I only ride 1-2 times a week, so I usually get really sore after I ride. The worst, is easily my groin muscle (I'm a lady!! lol). The groin muscle might not be the correct name, but it's the muscle on the interior side of the thigh, at the highest point. 

Is this normal? I mean seriously, every time I ride, I get DOMS SOO bad two days after, I sometimes have to waddle!!

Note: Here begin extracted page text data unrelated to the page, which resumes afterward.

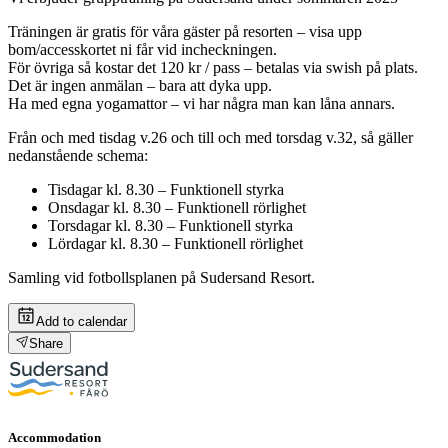
Träningen är gratis för våra gäster på resorten – visa upp
bom/accesskortet ni får vid incheckningen.
För övriga så kostar det 120 kr / pass – betalas via swish på plats.
Det är ingen anmälan – bara att dyka upp.
Ha med egna yogamattor – vi har några man kan låna annars.
Från och med tisdag v.26 och till och med torsdag v.32, så gäller
nedanstående schema:
Tisdagar kl. 8.30 – Funktionell styrka
Onsdagar kl. 8.30 – Funktionell rörlighet
Torsdagar kl. 8.30 – Funktionell styrka
Lördagar kl. 8.30 – Funktionell rörlighet
Samling vid fotbollsplanen på Sudersand Resort.
Add to calendar
Share
Accommodation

Anybody know of any good workout moved to stregthen this muscle? I'm already a gym nut so I'd love any tips!


----------



## tinyliny (Oct 31, 2009)

I am sometimes sore at the top of the thigh, where the big tendon is that you use to bring your leg inward (adduct?). 
if you are really sore, it tells you that you are gripping too much. 
riding more often helps reduce after riding soreness.


----------



## waresbear (Jun 18, 2011)

You are building muscle in spots that were soft and yes, it does get sore. To build muscle, when you are working them, you are tearing them, small, tiny tears. Scar tissue fills it in and the muscle gets bigger. If you can't ride more often to build your muscles, you might have to work those muscles doing some exercise to keep them strong & oxygenated. Make sure you give those muscles a warm relief too, like a soak in a hot tub. A good exercise for your inner thigh and groin muscles is a plie hop, I have posted one version of it, many more different types if you look online....
https://www.youtube.com/watch?v=f7yCiru65r0


----------



## livelovelaughride (Sep 13, 2011)

I remember well how sore I was when I first took lessons once a week. I used to joke about it with my coach that i was on muscle relaxants to ease the post ride suffering. It gets better, but just be careful you're not over gripping with your knees.
Do you warm up and or stretch a bit before you ride? Or after?


----------



## thetempest89 (Aug 18, 2013)

If you're switching horses every week it might take ever longer. But if you're riding the same horse every week you'll prob be better off. Don't worry, it takes time to the build the muscle. Eventually you won't be sore anymore, I only take one lesson a week. It took me a few months to not be sore. It really helps though to ride the same horse, you get to understand the movement what it takes to ride them and your body will be more in rhythm. At my horse show a couple weeks ago, I was actually pretty sore. At home in the ring, I can ride off leg, but for some reason in the show ring, I need to use hand and leg. My shoulders were actually really sore. 

I would also do some stretching before and after your riding.


----------



## Golden Horse (Feb 20, 2010)

Stretching out those big muscles before and after a ride helps, as does spending your evenings sitting on a gym ball, ask me how I know:wink:


----------